Spooky Action Theater has wrapped their creative story telling capabilities around Haruki Murakami’s mysterious, dream weaving story Kafka On The Shore. Adapted by Frank Galati and wonderfully directed by Rebecca Holderness, this play is an intellectually engaging look at the unexpectedness of life, the nature of fate, and the importance of dreams.
Kafka On The Shore follows the non-stop convoluted journeys of Kafka (Michael Wong) a teenage wonderer on a soul searching mission and Nakata (Al Twanmo) – a kindhearted man who faces every challenge without his fair share of wits, but instead has the ability to speak to cats. As Wong and Twanmo progress through their stories, we see an honest portrayal of emotional responses to situations one would be hard pressed to imagine themselves in.

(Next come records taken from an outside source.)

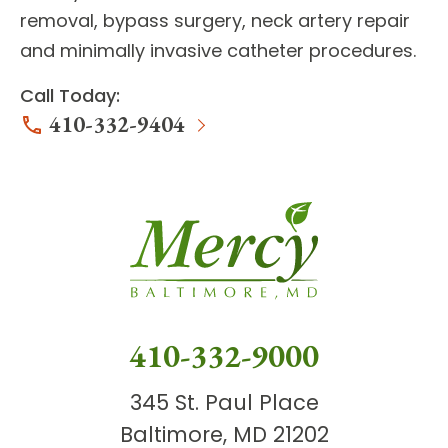
removal, bypass surgery, neck artery repair
and minimally invasive catheter procedures.
Call Today:
410-332-9404
410-332-9000
345 St. Paul Place
Baltimore, MD 21202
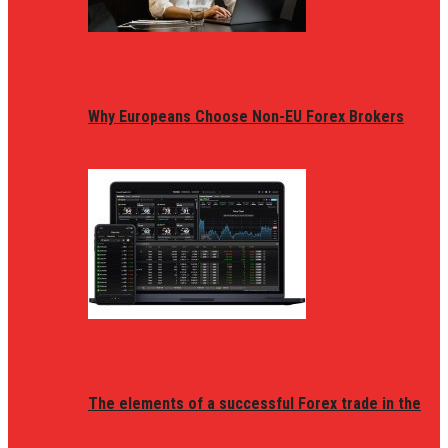
Why Europeans Choose Non-EU Forex Brokers
The elements of a successful Forex trade in the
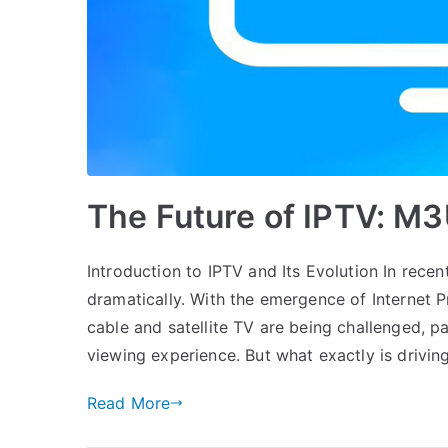
The Future of IPTV: M
Introduction to IPTV and Its Evolution In rec
dramatically. With the emergence of Internet Pr
cable and satellite TV are being challenged, 
viewing experience. But what exactly is drivin
Read More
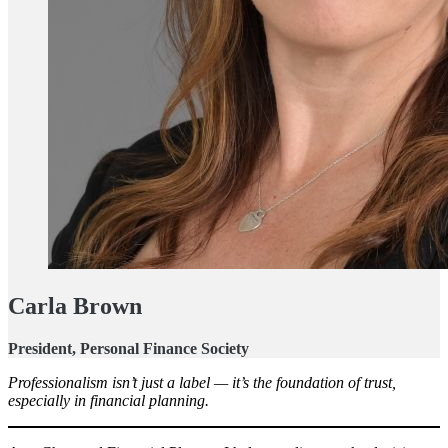
Carla Brown
President, Personal Finance Society
Professionalism isn’t just a label — it’s the foundation of trust,
especially in financial planning.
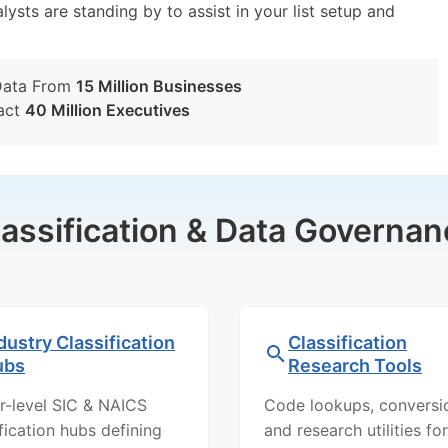
lysts are standing by to assist in your list setup and
Data From
15 Million Businesses
act
40 Million Executives
lassification & Data Governan
dustry Classification
Classification
ubs
Research Tools
r-level SIC & NAICS
Code lookups, conversi
ification hubs defining
and research utilities for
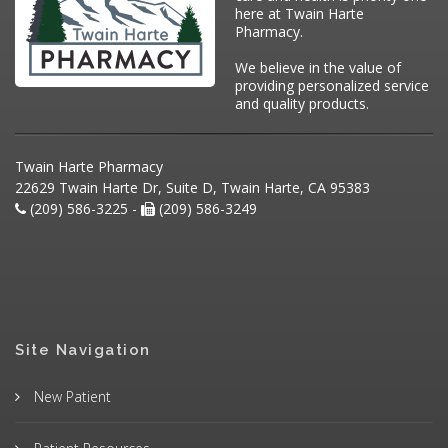
here at Twain Harte
Pharmacy.
We believe in the value of
providing personalized service
and quality products.
Twain Harte Pharmacy
22629 Twain Harte Dr, Suite D, Twain Harte, CA 95383
(209) 586-3225 -
(209) 586-3249
Site Navigation
New Patient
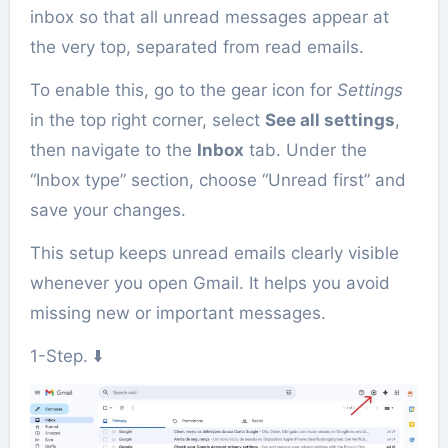
inbox so that all unread messages appear at
the very top, separated from read emails.
To enable this, go to the gear icon for
Settings
in the top right corner, select
See all settings
,
then navigate to the
Inbox
tab. Under the
“Inbox type” section, choose “Unread first” and
save your changes.
This setup keeps unread emails clearly visible
whenever you open Gmail. It helps you avoid
missing new or important messages.
1-Step. ⬇️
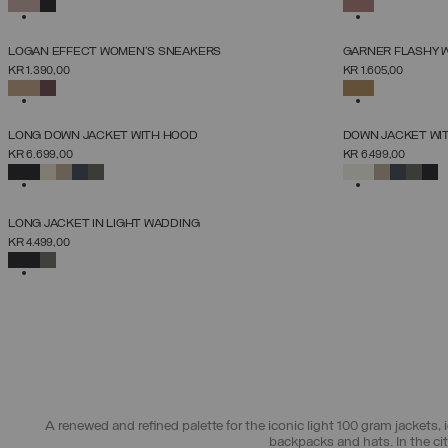
SELECTED
SELECTED
NEW ARRIVALS
NEW ARRIVALS
LOGAN EFFECT WOMEN'S SNEAKERS
GARNER FLASHY 
SELECT SIZE
KR 1.390,00
KR 1.605,00
36
37
38
39
40
41
42
SELECTED
SELECTED
NEW ARRIVALS
NEW ARRIVALS
LONG DOWN JACKET WITH HOOD
DOWN JACKET WI
SELECT SIZE
KR 6.699,00
KR 6.499,00
38
40
42
44
46
48
50
52
SELECTED
SELECTED
NEW ARRIVALS
LONG JACKET IN LIGHT WADDING
SELECT SIZE
KR 4.499,00
38
40
42
44
46
48
50
SELECTED
A renewed and refined palette for the iconic light 100 gram jackets, i
backpacks and hats. In the ci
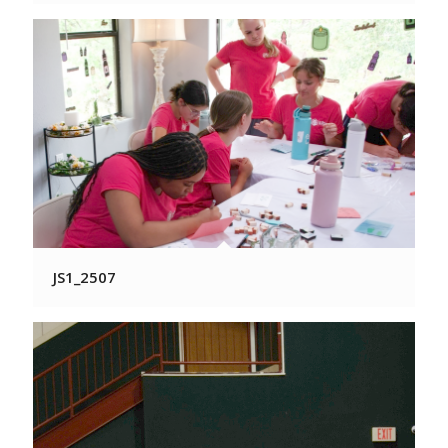
JS1_2507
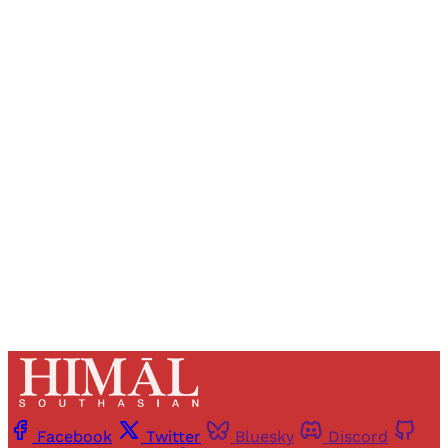
Sign up, or sign in, to read for FREE
Registered readers of Himal get free and complete
access to all articles and newsletters.
Sign up
Already have an account?
Sign in
Facebook
Twitter
Bluesky
Discord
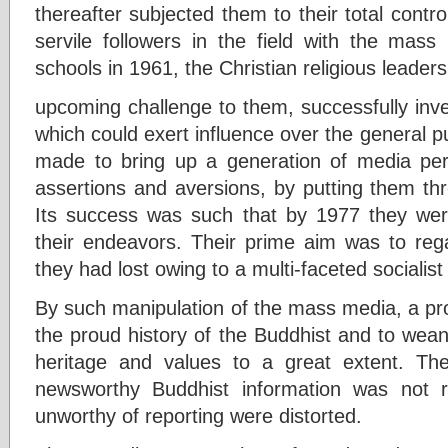
thereafter subjected them to their total control
servile followers in the field with the mass
schools in 1961, the Christian religious leader
upcoming challenge to them, successfully invei
which could exert influence over the general p
made to bring up a generation of media per
assertions and aversions, by putting them thr
Its success was such that by 1977 they wer
their endeavors. Their prime aim was to rega
they had lost owing to a multi-faceted socialis
By such manipulation of the mass media, a pr
the proud history of the Buddhist and to wean
heritage and values to a great extent. T
newsworthy Buddhist information was not 
unworthy of reporting were distorted.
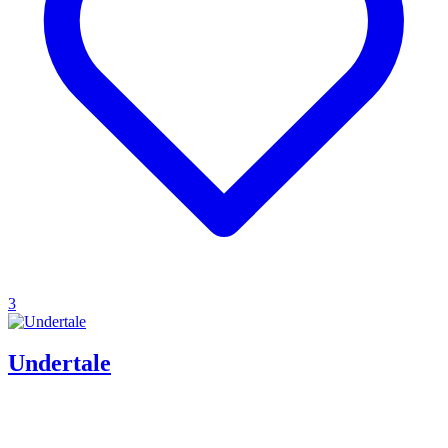
3
Undertale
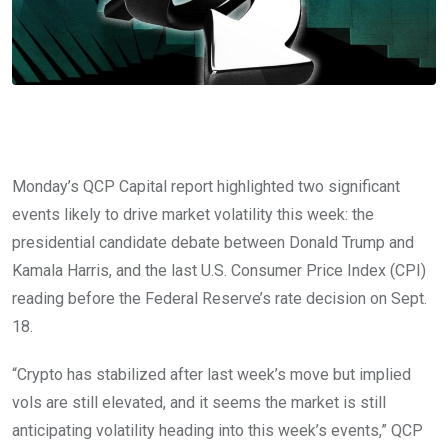
Monday’s QCP Capital report highlighted two significant
events likely to drive market volatility this week: the
presidential candidate debate between Donald Trump and
Kamala Harris, and the last U.S. Consumer Price Index (CPI)
reading before the Federal Reserve’s rate decision on Sept.
18.
“Crypto has stabilized after last week’s move but implied
vols are still elevated, and it seems the market is still
anticipating volatility heading into this week’s events,” QCP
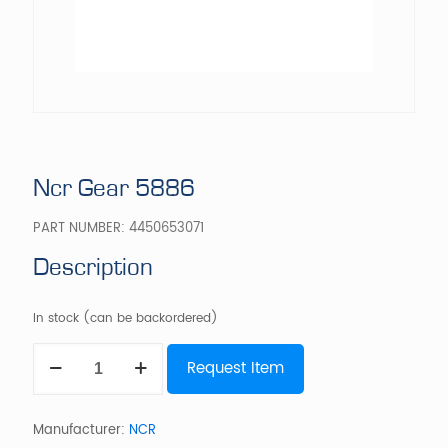
Ncr Gear 5886
PART NUMBER:
4450653071
Description
In stock (can be backordered)
Ncr
Request Item
Gear
5886
quantity
Manufacturer:
NCR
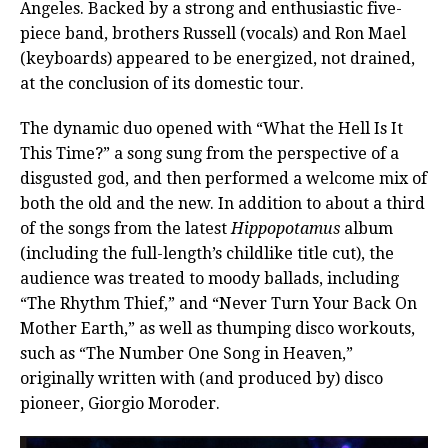
Angeles. Backed by a strong and enthusiastic five-
piece band, brothers Russell (vocals) and Ron Mael
(keyboards) appeared to be energized, not drained,
at the conclusion of its domestic tour.
The dynamic duo opened with “What the Hell Is It
This Time?” a song sung from the perspective of a
disgusted god, and then performed a welcome mix of
both the old and the new. In addition to about a third
of the songs from the latest
Hippopotamus
album
(including the full-length’s childlike title cut), the
audience was treated to moody ballads, including
“The Rhythm Thief,” and “Never Turn Your Back On
Mother Earth,” as well as thumping disco workouts,
such as “The Number One Song in Heaven,”
originally written with (and produced by) disco
pioneer, Giorgio Moroder.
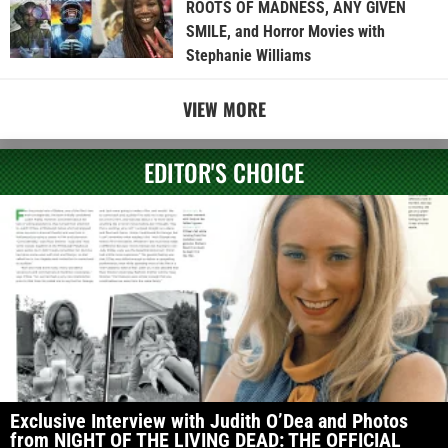
ROOTS OF MADNESS, ANY GIVEN
SMILE, and Horror Movies with
Stephanie Williams
VIEW MORE
EDITOR'S CHOICE
Exclusive Interview with Judith O’Dea and Photos
from NIGHT OF THE LIVING DEAD: THE OFFICIAL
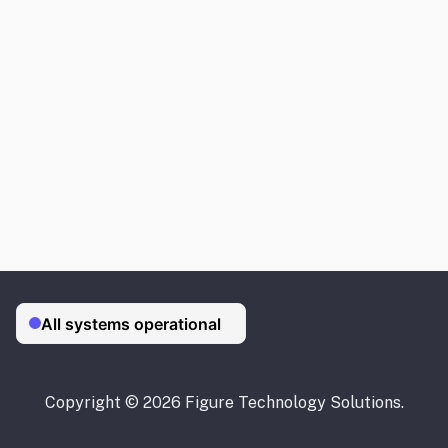
Copyright © 2026 Figure Technology Solutions.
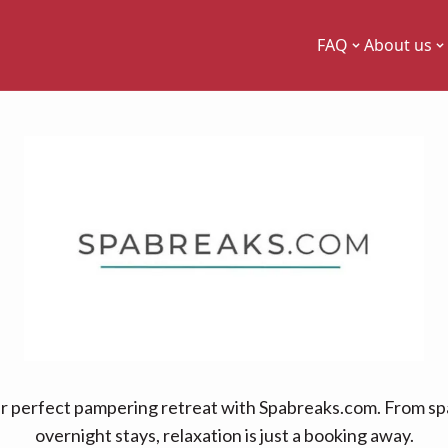
FAQ
About us
r perfect pampering retreat with Spabreaks.com. From sp
overnight stays, relaxation is just a booking away.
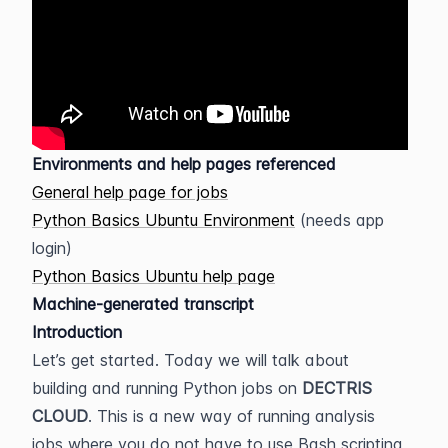
Environments and help pages referenced
General help page for jobs
Python Basics Ubuntu Environment
 (needs app 
login)
Python Basics Ubuntu help page
Machine-generated transcript
Introduction
Let’s get started. Today we will talk about 
building and running Python jobs on 
DECTRIS 
CLOUD
. This is a new way of running analysis 
jobs where you do not have to use Bash scripting 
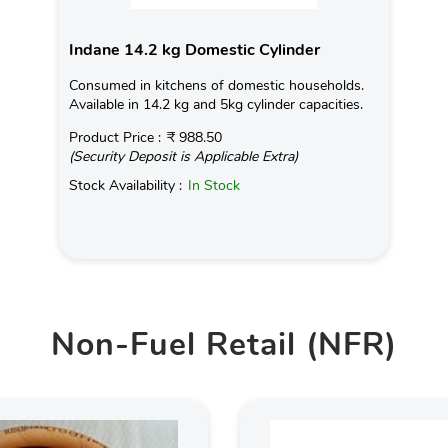
Indane 14.2 kg Domestic Cylinder
Consumed in kitchens of domestic households.
Available in 14.2 kg and 5kg cylinder capacities.
Product Price :
₹ 988.50
(Security Deposit is Applicable Extra)
Stock Availability :
In Stock
Non-Fuel Retail (NFR)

Kafka starts his journey with the emotional encouragement of Crow (Dane Edidi), a lyrical real world manifestation of his psyche. Through chance or fate he is guided by Sakura (Jennifer Knight who also plays Ms. Soga & NHK Announcer) and the kind librarians with whom he finds shelter with. Manager Miss Saeki (Mi Ran Powell) is both powerfully sensual and poignantly sad while librarian Oshima (Tuyet Thi Pham who also plays Dr. Nakazawa) is both intelligently reassuring and hilariously honest about life.
Nakata also makes his fair share of acquaintances including Hoshino (Steve Lee who also plays the cats Otskuka & Kawamura) a brilliant loyal companion with true compassion. Sarah Taurchini (Mimi & The Colonel’s Girl) is wonderful in her brief appearance as Mimi, the sensual Siamese cat while Steve Beall (Major Warren, Johnnie Walker, Colonel Sanders & BBC News Anchor) seamlessly transitions from minor characters to an evil madman with just a twist of his demeanor and expression.
Wonsup Chung as (Tall Soldier & Police Officer) and Jon Jon Johnson (Brawny Solider/Dog) didn’t stay on stage long, but both made their presence known to the audience with unique and memorable character traits that put a smile on many audience members’ faces. With such a well-rounded cast, it’s no wonder Spooky Action Theater decided to be ambitions and present Kafka On The Shore’s first East Coast performance.
Set Designer Brooke Robbins has managed to capture the essence of Japanese culture in the complicated set that looks misleadingly simple. With just a drop of a light and the shift of a panel, the stage effortlessly transforms into whatever world we need to step into next. Lighting Designer Zachary A. Dalton plays with both light and shadows to help set each scene for the perfect emotional impact. Costume Designer Sara Jane Palmer uses traditional Japanese design with a modern, fluid look that helped the viewer latch onto something visually comforting even as the thought provoking story flies by.
Though slow at times, the cast manages to quickly work their way through the exposition’s heavy dialogue, but overall Spooky Action Theater successfully brings Murakami’s world of spirituality and imagination to life.
Kafka on the Shore is a stunning and intellectual piece that plays with the concept of dreams, reality, and our connection to the human spirit.